This library extends TensorFlow library by ApproxConv2DWithMinMaxVars layer that implements Conv2D with approximate multiplier. The layer is intended to be used together with FakeQuantWithMinMaxVars layers (on inputs) to experiment with approximate/quantized convolutions in FP32 CNNs.
Although the TF layer ApproxConv2DWithMinMaxVars can be used directly, we also provide Keras wrapper of the layer. The Keras wrapper FakeApproxConv2D (python/keras/layers/fake_approx_convolutional.py) includes FakeQuantWithMinMaxVars to quantize the inputs. Both input and filter ranges (used for quantization) are computed for each batch independently.
You can use a Singularity container (for installation Debian/Ubuntu systems run sudo apt install singularity-container
command). Note that version 3.0 is needed at least!

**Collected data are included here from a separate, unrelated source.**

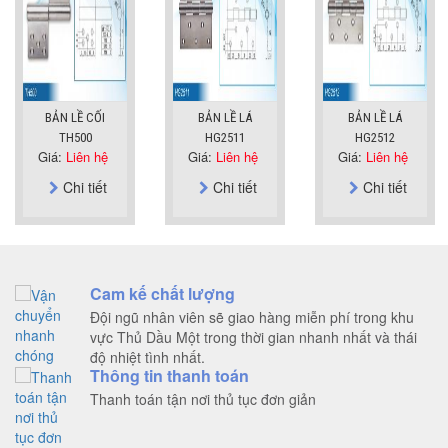
BẢN LỀ CỐI
BẢN LỀ LÁ
BẢN LỀ LÁ
TH500
HG2511
HG2512
Giá:
Liên hệ
Giá:
Liên hệ
Giá:
Liên hệ
Chi tiết
Chi tiết
Chi tiết
Cam kế chất lượng
Đội ngũ nhân viên sẽ giao hàng miễn phí trong khu
vực Thủ Dầu Một trong thời gian nhanh nhất và thái
độ nhiệt tình nhất.
Thông tin thanh toán
Thanh toán tận nơi thủ tục đơn giản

As a first step download the container
singularity pull https://ehw.fit.vutbr.cz/tf-approximate/tf-approximate-gpu.sif
# or wget command can be used
wget https://ehw.fit.vutbr.cz/tf-approximate/tf-approximate-gpu.sif
# or just download the file using web browser
Then, you can run the container on your machine. We recommend to use -H command to override the Python packages you may have installed in your $HOME folder and --bind parameter to bind the folder you are working in.
singularity shell -H $(pwd) --nv --bind . ../../tf-approximate-gpu.sif
This command switches you to the container (the command line should start with Singularity>
prefix). You can run two short tests
python -c "import tensorflow as tf; print(tf.__version__)"
# Response: 2.1.0
python /opt/tf-approximate-gpu/test/test_table_approx_conv_2d.py
# Response: Linf Error: 3.072154584060627e-07 (or different negligible number)
Your container is prepared, and you can run your own script inside it.
An example provided in examples shows usage of Keras layer FakeApproxConv2D, which allows simulating convolution using an approximate 8x8 bit multiplier defined in a binary table.
The first step is to train the network defined using Keras layer (with accurate FP32 operations) as usual and store resulting weights to the file lenet5_weights
:
python examples/fake_approx_train.py
In the accurate model, the neural network has a following structure
model = tf.keras.Sequential([
tf.keras.layers.Conv2D(filters=6, kernel_size=(3, 3), activation='relu'),
tf.keras.layers.AveragePooling2D(),
tf.keras.layers.Conv2D(filters=16, kernel_size=(3, 3), activation='relu'),
tf.keras.layers.Flatten(),
tf.keras.layers.Dense(120, activation='relu'),
tf.keras.layers.Dense(84, activation='relu'),
tf.keras.layers.Dense(10, activation='softmax')
])
For the approximate version, you can simply replace Conv2D
operations by the proposed FakeApproxConv2D
that performs a fake quantization and multiplication using operation defined by a binary lookup table in binary files. The included multipliers come from EvoApprox library, however arbitrary approximate multipliers may be used.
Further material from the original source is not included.